Belden, Wilanne Schneider: "The Gate of the Kittens" - Yes, the title is a reference to Norton's novel _The Gate of the Cat_; this is a Witch World story, although not directly related to the novel.
Bell, Clare "The Damcat": The writing style here reminds me of Lilian Jackson Braun's 'oral history' stories, without an interviewer. The elderly narrator worked on the Black Canyon dam project in 1934, along with a Hopituh and his wildcat, and has his reasons for saying that it can't be demolished.
Boyer, Elizabeth H. "Borrowing Trouble" - No relation to "Trouble" later in this volume; the human protagonist is a fire wizard's apprentice who gets a familiar to keep from being expelled as hopeless. The character's names are all Scandinavian, but there aren't many other Scandinavian overtones.

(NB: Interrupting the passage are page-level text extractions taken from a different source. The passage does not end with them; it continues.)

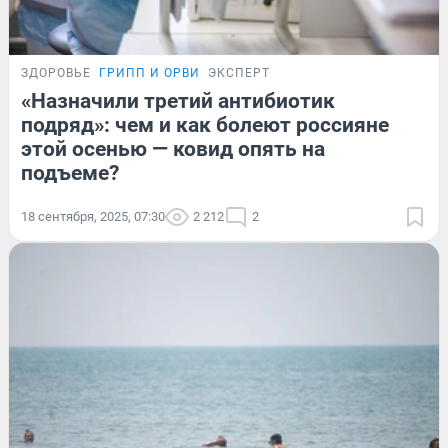
ЗДОРОВЬЕ
ГРИПП И ОРВИ
ЭКСПЕРТ
«Назначили третий антибиотик
подряд»: чем и как болеют россияне
этой осенью — ковид опять на
подъеме?
18 сентября, 2025, 07:30
2 212
2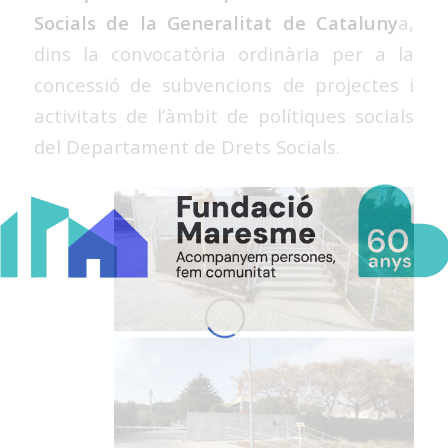
Socials de la Generalitat de Cataluny
a,
dins la convocatòria ordinària per a la
concessió de subvencions de projectes i
activitats de l’àmbit de polítiques socials
del Departament de Drets Socials.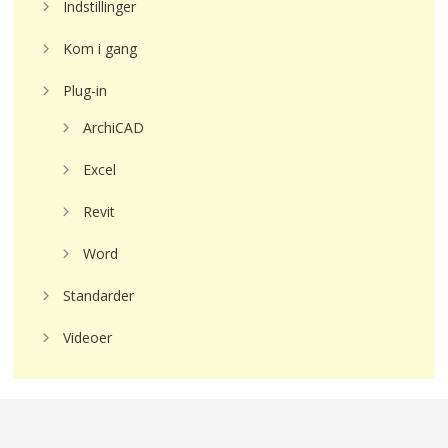
Indstillinger
Kom i gang
Plug-in
ArchiCAD
Excel
Revit
Word
Standarder
Videoer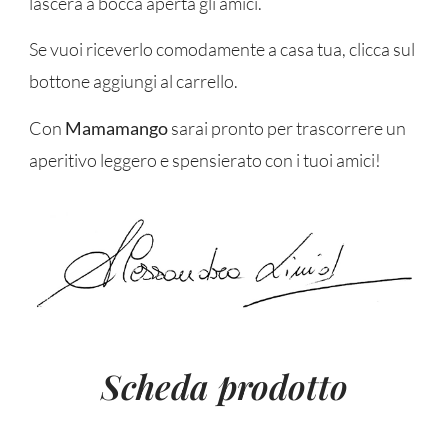
lascerà a bocca aperta gli amici.
Se vuoi riceverlo comodamente a casa tua, clicca sul
bottone aggiungi al carrello.
Con
Mamamango
sarai pronto per trascorrere un
aperitivo leggero e spensierato con i tuoi amici!
Scheda prodotto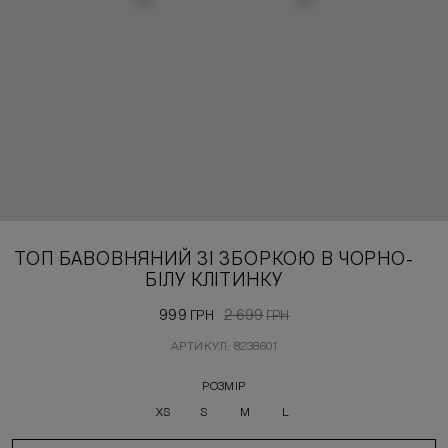
ТОП БАВОВНЯНИЙ ЗІ ЗБОРКОЮ В ЧОРНО-
БІЛУ КЛІТИНКУ
999
2 699
ГРН
ГРН
АРТИКУЛ: 8238601
РОЗМІР
XS
S
M
L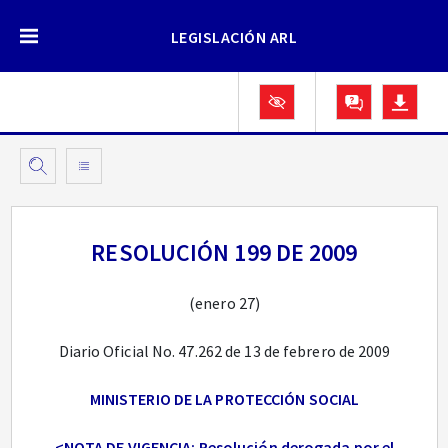
LEGISLACIÓN ARL
RESOLUCIÓN 199 DE 2009
(enero 27)
Diario Oficial No. 47.262 de 13 de febrero de 2009
MINISTERIO DE LA PROTECCIÓN SOCIAL
<NOTA DE VIGENCIA: Resolución derogada por el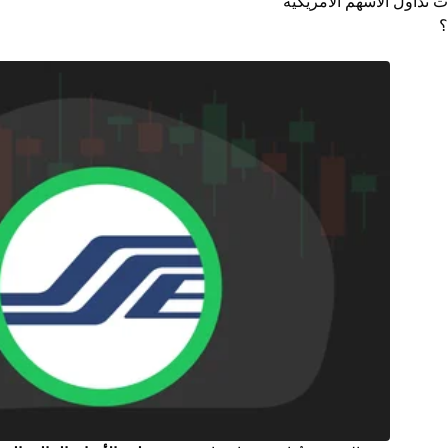
تداول الأسهم الأمريكية
؟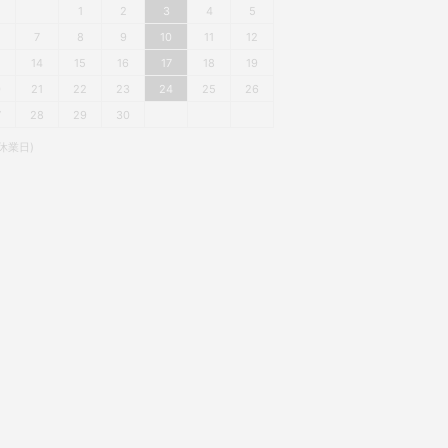
1
2
3
4
5
7
8
9
10
11
12
3
14
15
16
17
18
19
0
21
22
23
24
25
26
7
28
29
30
休業日)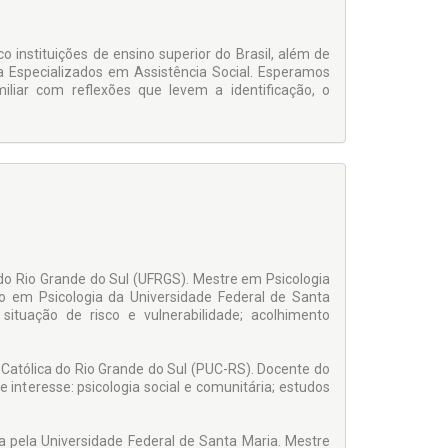
 instituições de ensino superior do Brasil, além de
ia Especializados em Assistência Social. Esperamos
liar com reflexões que levem a identificação, o
do Rio Grande do Sul (UFRGS). Mestre em Psicologia
 em Psicologia da Universidade Federal de Santa
 situação de risco e vulnerabilidade; acolhimento
 Católica do Rio Grande do Sul (PUC-RS). Docente do
 interesse: psicologia social e comunitária; estudos
pela Universidade Federal de Santa Maria. Mestre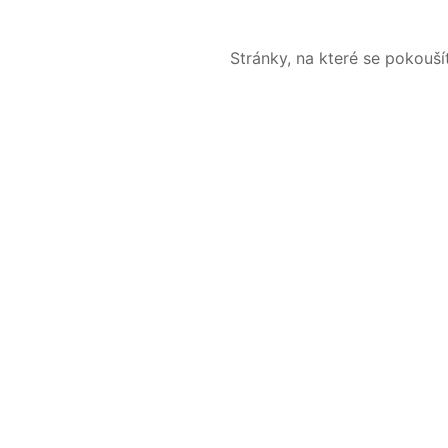
Stránky, na které se pokouš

Cahoon, Blake "Day of Discovery" - Toys with the 'cats are aliens' theory (see Norton's _Star Ka'at_ for an example). The human characters are physicists who may answer the eternal question, how can a cat disappear in a small apartment?
Carr, Jayge "Wart" - Spacers' shipscats run the gamut from the Biotech shipscats in Lackey's SKitty stories, where they've been genetically modified for greater intelligence, to this story. Wart and his rival Grimalkin not only don't mindspeak each other or the humans aboard ship; Wart doesn't think in particularly sophisticated terms, although this story is told from his point of view.
Dunn, Marylois "Yellow Eyes": Cat and White Cat also appear in _Tales of the Witch World 1_ and Catfantastic 2's "Shado". White Cat, the female, acts as a familiar to the lady of the castle, while the macho Cat spends his time hunting, bossing the other cats and dogs around, and cadging food in the kitchens.